Browse reviews

FringeReview UK 2016

The Maids

The Jamie Lloyd Company

Genre: Drama, Theatre

Venue: Trafalgar Studio 1

Festival:


Low Down

Jamie Lloyd brings a new translation by Benedict Andrews and Andrew Upton of Genet’s 1947 landmark play to pitch the politics of the rich in the middle of Whitehall. Three well-known screen actors, Uza Aduba, Zawe Ashton, Laura Carmichael revel in the opportunity. Soutra Gilmour designs.

Review

Jamie Lloyd brings another not-accidentally-political production to Trafalgar Studios, in Whitehall itself. Genet’s second play The Maids from 1947 is the first of two of his plays – his very first, Deathwatch runs at the Coronet – to have opened in a long time.

Genet would have liked that. Emerging from prison he excelled in perpetrating establishment classic prose and verse spoken by murderers, pimps and here by cruelly exploited maids. It’s like Racine, whom he inverts here. Lloyd doesn’t miss this: the play ratchets up like seventeenth-century tragedy amongst Palladian government buildings: its fury is however vented on just such privilege.

It’s an emotionally complex, simply-plotted play delivered in stylised fashion, full of strut and declamatory speeches. The translation by Benedict Andrews and Andrew Upton is new and accessible if losing a touch of Genet’s classicism: Cate Blanchet used it, and the cast here eagerly quits screen for theatre. Uzo Aduba’s Solange (Orange is the New Black), Zawe Ashton’s Claire (Fresh Meat) and Laura Carmichael’s Mistress (Downton) hurl themselves into hyperventilated delivery, Deep South drawl and skirl.

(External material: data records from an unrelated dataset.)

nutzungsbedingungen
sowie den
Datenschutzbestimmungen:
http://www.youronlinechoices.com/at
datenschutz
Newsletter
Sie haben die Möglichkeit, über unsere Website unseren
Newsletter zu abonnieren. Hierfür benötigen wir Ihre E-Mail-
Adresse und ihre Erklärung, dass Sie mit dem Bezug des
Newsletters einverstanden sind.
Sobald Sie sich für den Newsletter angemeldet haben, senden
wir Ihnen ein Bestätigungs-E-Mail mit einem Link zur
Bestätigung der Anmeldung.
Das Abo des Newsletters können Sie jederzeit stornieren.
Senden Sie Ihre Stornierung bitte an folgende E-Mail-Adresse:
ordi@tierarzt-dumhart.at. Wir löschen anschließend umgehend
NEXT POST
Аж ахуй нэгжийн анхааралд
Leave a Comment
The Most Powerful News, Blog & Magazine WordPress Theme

Soutra Gilmour’s arcane giant wooden four-poster emprisons proceedings in a continuum of enslavement. Showered by rose-peals, blonded Ashton spits to Aduba: ‘Everything… that comes out of that kitchen is covered in cum and slobber.’ Andrews/Upton sex-up or point-up Genet, who at the end of his life did the same to Deathwatch in any case. The wig-blonde who then ritually crushes her heel into the postulant-positioned Aduba is her sister. They’re enacting role-reversals full of release but equally self-loathing and switch savagely: Aduba abuses Mistress, her sister arrayed as Drag Queen in a McQueen red dress. There’s a sacramental thread running through this, thinner than Genet’s original, a mild distortion: it re-emerges at points of Mistress’s pseudo-martyrdom in church faintly spraying them with holy water, and the very end.

A sisterhood frottage extends fascination with Mistress’s rising breasts as she sleeps, alongside their loathing, something implicit but which Lloyd raises to ritual like the Carol Ann Duffy poem ‘Warming Her Pearls’. ‘The sheets warm with her precious life’ mines a near-identical sensibility.

Such ritual’s stretched years. The sisters disrupted it: Claire’s shopped Mistress’s criminal lover, who phones to announce he’s got bail. Their part in his arrest will be discovered. Time to kill Mistress. ‘Hi-ho, hi-ho, it’s off to hack we go’ exuberantly subverts other American assumptions of servility.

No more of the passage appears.